Angeles de la muerte
Tal vez sea en esa frontera entre la vida y la muerte que ciertos médicos extravían sus propósitos. Algunos llegan a sentirse con la potestad de administrar la agonía. El australiano Philip Nitschke, defensor de la eutanasia, ha hecho toda una carrera como inventor de sistemas para suicidarse. Entre sus creaciones hay bolsas perfectamente herméticas para causar la sofocación del suicida, carpas para acampar que se llenan de gases tóxicos y una máquina que administra veneno mediante un programa interactivo. En este caso, el paciente se conecta un dispositivo intravenoso al brazo, entra al sistema y acciona los comandos hasta llegar a la pregunta decisiva: «Si usted desea quitarse la vida, presione Enter». Otro de sus artefactos suicidas es el COGen, una máquina del tamaño de una lata que contiene una mezcla de extracto de levadura, salsa picante y monóxido de carbono. Lo vende al módico precio de 30 euros.
Hace unos años, Nitschke fue detenido cuando trataba de entrar a Estados Unidos con este aparato. Sus detractores lo acusan de ser un sensacionalista que solo busca promocionar la eutanasia en el mundo. Para no desanimarlos, el médico lanzó su llamada «píldora suicida» y ofreció la fórmula a quien quisiera administrársela. Se especula que 200 personas se contactaron de inmediato con él para obtenerla.
Por supuesto, Nitscke reconoce influencias en esta manera de pensar que vienen desde su admirado Jack Kevorkian, otro defensor de la eutanasia, que todavía cumple una condena a 25 años en una cárcel de Michigan por asesinato en segundo grado. Kevorkian inventó su propia máquina de suicidio, aunque esta requería su intervención directa para funcionar adecuadamente. Fue ese detalle el que apareció en el video que él mismo se encargó de difundir a la televisión estadounidense y terminó por convencer a sus acusadores de que no era tan inocente como se presentaba.

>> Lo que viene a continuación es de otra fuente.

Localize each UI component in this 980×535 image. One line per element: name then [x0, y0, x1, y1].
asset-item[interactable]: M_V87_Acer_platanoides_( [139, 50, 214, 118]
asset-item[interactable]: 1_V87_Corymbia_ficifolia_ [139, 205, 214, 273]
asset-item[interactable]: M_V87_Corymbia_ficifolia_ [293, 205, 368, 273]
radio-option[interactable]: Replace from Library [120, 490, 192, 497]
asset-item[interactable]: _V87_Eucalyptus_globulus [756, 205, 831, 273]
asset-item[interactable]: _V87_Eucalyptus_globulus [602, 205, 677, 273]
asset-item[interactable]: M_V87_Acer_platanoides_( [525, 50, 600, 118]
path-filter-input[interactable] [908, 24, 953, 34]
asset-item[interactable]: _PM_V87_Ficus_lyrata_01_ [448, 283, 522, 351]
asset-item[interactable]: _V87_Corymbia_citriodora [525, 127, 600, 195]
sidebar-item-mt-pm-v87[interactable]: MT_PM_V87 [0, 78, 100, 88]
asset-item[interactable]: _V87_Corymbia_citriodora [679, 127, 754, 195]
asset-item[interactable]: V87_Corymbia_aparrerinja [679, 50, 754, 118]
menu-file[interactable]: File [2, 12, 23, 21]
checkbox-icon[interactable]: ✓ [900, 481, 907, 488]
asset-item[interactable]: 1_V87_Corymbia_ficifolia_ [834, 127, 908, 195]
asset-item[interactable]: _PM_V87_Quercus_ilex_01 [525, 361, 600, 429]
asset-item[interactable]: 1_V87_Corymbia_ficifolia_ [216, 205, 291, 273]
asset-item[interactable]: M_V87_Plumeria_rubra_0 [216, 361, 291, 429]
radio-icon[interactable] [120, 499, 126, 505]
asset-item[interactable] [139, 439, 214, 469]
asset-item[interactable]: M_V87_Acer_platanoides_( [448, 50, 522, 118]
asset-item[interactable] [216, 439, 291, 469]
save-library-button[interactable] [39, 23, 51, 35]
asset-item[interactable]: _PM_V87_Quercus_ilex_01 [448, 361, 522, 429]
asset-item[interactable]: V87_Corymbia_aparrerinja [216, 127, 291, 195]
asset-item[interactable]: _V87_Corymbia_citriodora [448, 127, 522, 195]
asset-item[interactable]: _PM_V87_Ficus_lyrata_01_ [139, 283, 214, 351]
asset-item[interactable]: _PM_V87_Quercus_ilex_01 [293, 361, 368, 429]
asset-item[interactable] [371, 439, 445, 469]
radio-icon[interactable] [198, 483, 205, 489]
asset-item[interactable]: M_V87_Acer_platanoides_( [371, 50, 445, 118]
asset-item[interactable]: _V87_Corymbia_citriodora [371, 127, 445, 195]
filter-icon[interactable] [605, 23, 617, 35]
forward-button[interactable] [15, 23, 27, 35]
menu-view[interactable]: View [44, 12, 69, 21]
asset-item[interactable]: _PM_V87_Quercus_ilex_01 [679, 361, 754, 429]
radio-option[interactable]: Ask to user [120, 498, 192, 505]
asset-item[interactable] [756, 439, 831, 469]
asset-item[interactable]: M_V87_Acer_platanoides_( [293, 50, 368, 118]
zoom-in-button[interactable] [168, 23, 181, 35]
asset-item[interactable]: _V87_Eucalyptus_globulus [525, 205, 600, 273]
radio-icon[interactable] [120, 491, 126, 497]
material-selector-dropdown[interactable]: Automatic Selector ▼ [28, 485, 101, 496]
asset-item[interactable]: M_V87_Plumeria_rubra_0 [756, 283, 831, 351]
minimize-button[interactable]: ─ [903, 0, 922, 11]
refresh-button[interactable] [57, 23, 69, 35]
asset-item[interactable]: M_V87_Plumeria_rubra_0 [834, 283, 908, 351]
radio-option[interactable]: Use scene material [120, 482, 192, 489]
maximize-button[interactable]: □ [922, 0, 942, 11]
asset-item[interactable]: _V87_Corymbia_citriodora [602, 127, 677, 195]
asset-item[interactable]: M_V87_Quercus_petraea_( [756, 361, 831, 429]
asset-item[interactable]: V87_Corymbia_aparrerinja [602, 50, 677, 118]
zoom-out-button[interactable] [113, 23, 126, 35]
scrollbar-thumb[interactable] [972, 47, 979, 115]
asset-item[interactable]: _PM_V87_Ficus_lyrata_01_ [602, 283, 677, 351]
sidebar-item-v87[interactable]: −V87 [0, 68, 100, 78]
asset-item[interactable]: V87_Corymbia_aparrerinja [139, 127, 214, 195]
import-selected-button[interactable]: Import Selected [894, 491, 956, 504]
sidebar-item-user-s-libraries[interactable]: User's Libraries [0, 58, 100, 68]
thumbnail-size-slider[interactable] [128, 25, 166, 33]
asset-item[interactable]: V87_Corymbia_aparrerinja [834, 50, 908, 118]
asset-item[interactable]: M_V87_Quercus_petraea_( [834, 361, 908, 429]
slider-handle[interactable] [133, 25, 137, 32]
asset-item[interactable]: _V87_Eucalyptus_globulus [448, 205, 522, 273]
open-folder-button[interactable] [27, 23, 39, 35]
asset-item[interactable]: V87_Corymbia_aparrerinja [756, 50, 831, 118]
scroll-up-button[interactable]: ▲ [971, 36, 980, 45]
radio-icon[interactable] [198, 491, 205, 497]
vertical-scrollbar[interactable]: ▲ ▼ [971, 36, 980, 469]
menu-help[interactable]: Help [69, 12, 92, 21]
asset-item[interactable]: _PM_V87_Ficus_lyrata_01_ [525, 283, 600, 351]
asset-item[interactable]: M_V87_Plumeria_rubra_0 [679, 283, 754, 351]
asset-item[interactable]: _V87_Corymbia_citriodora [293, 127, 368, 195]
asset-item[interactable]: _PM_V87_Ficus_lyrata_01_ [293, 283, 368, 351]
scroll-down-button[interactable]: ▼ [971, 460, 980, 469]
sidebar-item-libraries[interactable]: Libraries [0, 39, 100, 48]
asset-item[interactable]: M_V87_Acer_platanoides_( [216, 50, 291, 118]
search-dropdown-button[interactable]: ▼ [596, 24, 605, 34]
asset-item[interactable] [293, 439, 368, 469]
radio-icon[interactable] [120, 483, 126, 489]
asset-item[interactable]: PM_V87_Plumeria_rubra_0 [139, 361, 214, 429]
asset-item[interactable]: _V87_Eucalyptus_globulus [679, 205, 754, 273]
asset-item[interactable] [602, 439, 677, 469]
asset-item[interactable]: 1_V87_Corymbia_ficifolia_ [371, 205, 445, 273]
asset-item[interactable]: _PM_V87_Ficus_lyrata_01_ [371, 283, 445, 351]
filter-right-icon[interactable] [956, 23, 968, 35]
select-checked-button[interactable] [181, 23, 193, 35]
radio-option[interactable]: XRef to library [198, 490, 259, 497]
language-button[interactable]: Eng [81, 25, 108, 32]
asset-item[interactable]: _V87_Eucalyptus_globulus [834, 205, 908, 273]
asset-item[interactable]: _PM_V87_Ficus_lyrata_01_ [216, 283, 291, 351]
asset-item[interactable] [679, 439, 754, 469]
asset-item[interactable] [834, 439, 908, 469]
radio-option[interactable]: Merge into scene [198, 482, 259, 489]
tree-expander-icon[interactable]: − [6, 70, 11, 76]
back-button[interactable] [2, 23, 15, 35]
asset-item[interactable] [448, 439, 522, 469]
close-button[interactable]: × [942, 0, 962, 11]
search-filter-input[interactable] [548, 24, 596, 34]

Kevorkian se había librado de varios juicios, pero el que motivó ese suicidio filmado terminó con su campaña. «No me importa ir a la cárcel porque con 70 años tengo poco tiempo de vida», dijo al escuchar el veredicto que lo señaló culpable. Era la misma razón que lo llevó a administrar una muerte asistida a sus pacientes, en su mayoría gente solitaria y depresiva.
No serán los últimos doctores de la muerte, eso es seguro. La frontera todavía está abierta y muchos se perderán en el camino, por una u otra razón. Hipócrates tiene varias traiciones por delante. «Todo indica que este caso de un médico tan siniestro, con motivaciones tan macabras, ocurre solo una vez en la vida”, dijo. Es obvio que se equivocó.